» **PROBLEM REQUIREMENTS**
Give back the records that follow exactly, images excluded.

(Stored items)

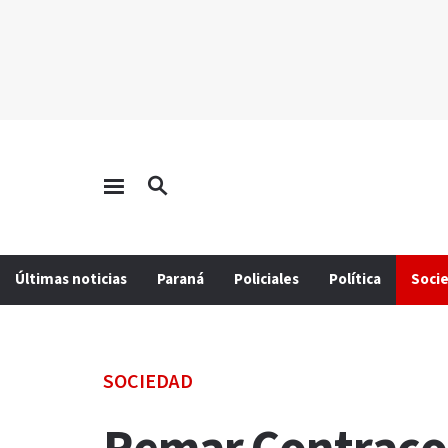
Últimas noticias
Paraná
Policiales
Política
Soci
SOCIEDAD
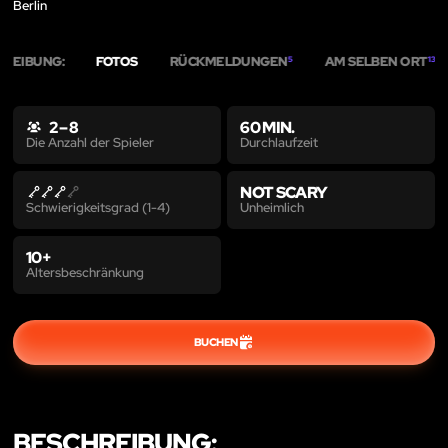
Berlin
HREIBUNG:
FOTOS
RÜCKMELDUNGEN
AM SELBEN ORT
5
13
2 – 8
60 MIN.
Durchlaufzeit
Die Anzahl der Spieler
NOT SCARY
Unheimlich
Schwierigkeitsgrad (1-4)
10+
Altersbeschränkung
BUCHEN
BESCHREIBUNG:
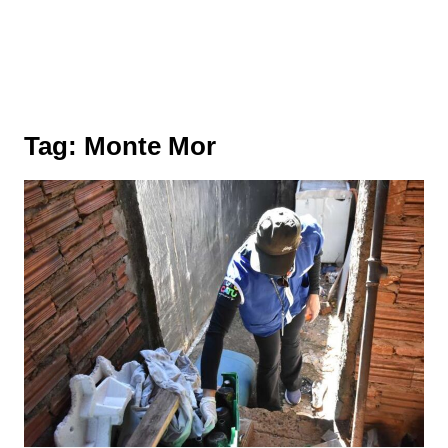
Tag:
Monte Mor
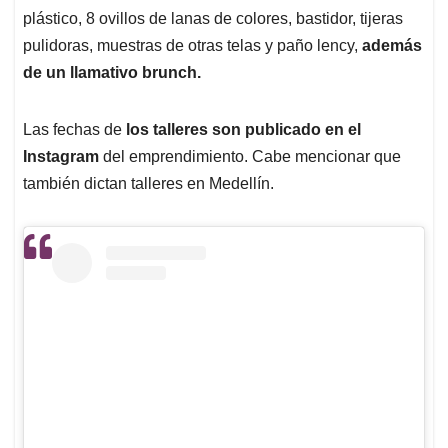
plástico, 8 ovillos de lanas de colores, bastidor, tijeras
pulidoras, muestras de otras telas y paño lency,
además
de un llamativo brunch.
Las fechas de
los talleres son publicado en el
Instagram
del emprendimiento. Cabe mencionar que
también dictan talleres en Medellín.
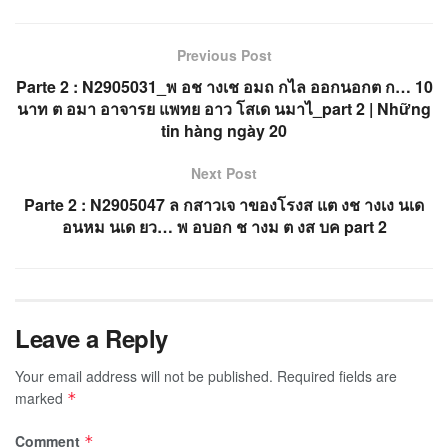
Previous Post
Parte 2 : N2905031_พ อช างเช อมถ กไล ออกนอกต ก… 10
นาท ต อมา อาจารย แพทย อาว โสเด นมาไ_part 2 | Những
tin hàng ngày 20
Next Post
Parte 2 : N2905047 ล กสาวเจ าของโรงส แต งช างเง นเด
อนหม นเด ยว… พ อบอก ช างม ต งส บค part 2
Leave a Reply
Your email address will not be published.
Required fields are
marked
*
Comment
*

» **EXERCISE ANSWER**
Últimas noticias
Paraná
Policiales
Política
Soci
SOCIEDAD
Berlin
HREIBUNG:
FOTOS
RÜCKMELDUNGEN
AM SELBEN ORT
5
13
2 – 8
60 MIN.
Durchlaufzeit
Die Anzahl der Spieler
NOT SCARY
Unheimlich
Schwierigkeitsgrad (1-4)
10+
Altersbeschränkung
BUCHEN
BESCHREIBUNG:
Tag:
Monte Mor
plástico, 8 ovillos de lanas de colores, bastidor, tijeras
pulidoras, muestras de otras telas y paño lency,
además
de un llamativo brunch.
Las fechas de
los talleres son publicado en el
Instagram
del emprendimiento. Cabe mencionar que
también dictan talleres en Medellín.
Previous Post
Parte 2 : N2905031_พ อช างเช อมถ กไล ออกนอกต ก… 10
นาท ต อมา อาจารย แพทย อาว โสเด นมาไ_part 2 | Những
tin hàng ngày 20
Next Post
Parte 2 : N2905047 ล กสาวเจ าของโรงส แต งช างเง นเด
อนหม นเด ยว… พ อบอก ช างม ต งส บค part 2
Leave a Reply
Your email address will not be published.
Required fields are
marked
*
Comment
*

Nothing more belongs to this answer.